I thought I was controlling my eating but now I was controlled by it. My mother telling me to just eat up was as stupid as telling someone with a broken leg to run around the block. It just couldn’t be done.
All this happened in the 1970’s. There was no social media, support forums or websites that could have helped me. Counsellors were unheard of in the small town I lived in. No-one really seemed to understand. I was on my own. I was unaware of the horrendous ‘add-on’ to Anorexia. The ugly, older cousin. Her name was Bulimia Nervosa.
Anorexia handed out hunger pangs and Bulimia came along and like a dealer and offered me an escape. When I eventually caved in and ate an extra onion or a bigger piece of toast the guilt was overwhelming but it was accompanied by an ‘in for a penny, in for a pound’ mentality. If I was going to have more toast I might as well raid the whole kitchen cupboards. Digestive biscuits topped with strawberry jam were a favourite – not one or two but the whole packet. Once started it was impossible to stop, handfuls of nuts, pieces of cakes, packets of crisps. All were devoured in one sitting. With stomach distended the wretchedness then set in. With head fuzzy and confused with the madness of it all I would bend over the lavatory and watch it all come back up again. Purged, I would vow never to do it again – until the next time.
I can’t recall how I eventually stopped this long, sorry cycle but I did it all by myself. I left home and escaped the claustrophobic atmosphere at 18 years old and I think that was the start of the long, slow recovery. For years after I could still recite the exact calorie content of most foods and I still can’t look at a digestive biscuit without thinking about a white porcelain bowl.

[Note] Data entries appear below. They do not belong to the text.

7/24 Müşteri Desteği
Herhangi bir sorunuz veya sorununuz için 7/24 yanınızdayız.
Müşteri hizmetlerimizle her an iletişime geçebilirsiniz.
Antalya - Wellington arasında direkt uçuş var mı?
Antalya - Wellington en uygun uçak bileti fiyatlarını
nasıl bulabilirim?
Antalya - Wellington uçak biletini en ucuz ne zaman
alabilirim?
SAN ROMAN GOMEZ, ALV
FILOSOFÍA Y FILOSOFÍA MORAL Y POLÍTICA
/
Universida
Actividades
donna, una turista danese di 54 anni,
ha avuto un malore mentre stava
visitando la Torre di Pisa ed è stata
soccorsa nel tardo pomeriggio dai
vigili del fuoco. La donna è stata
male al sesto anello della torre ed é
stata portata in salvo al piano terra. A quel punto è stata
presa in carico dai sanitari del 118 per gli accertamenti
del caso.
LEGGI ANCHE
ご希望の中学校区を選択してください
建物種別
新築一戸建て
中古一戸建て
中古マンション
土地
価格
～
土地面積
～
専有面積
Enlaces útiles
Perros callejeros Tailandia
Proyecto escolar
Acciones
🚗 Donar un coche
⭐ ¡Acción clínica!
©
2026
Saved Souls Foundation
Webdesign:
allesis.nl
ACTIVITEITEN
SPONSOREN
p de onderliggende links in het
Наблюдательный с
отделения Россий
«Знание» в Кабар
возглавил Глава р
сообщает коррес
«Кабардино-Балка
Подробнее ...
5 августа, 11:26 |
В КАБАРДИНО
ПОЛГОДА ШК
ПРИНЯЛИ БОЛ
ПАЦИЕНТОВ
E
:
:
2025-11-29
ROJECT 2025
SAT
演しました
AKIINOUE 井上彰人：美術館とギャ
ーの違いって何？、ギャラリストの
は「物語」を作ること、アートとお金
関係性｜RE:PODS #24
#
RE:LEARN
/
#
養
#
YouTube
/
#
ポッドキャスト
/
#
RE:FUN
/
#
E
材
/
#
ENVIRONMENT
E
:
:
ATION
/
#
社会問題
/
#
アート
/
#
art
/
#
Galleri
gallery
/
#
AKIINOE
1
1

Eating disorders are well understood today and expert therapy is available to help those suffering.
Mothers come in for an unfair amount of flack and blame but in my opinion, because a young person has limited control over their lives it might be worth just holding back on that opinion that seems so valid or that critical remark that seems so innocuous. I didn’t have the courage to rebel by dying my hair pink or dressing like a punk but it would have been a hell of a lot easier to wash the colour out of my hair than recover from Anorexia.
Susie Pinchin is a student Counsellor, working towards her level 4 Diploma. She is an Education Welfare Officer and volunteers for Cruse Bereavement Care.
Having completed Brief Solution Focus Therapy and practised through an Academy in London, with students of all ages, she is passionate about helping young people and vulnerable people. And combined with a passion for education Susie aims is to establish a private practice combined with work as a school counsellor.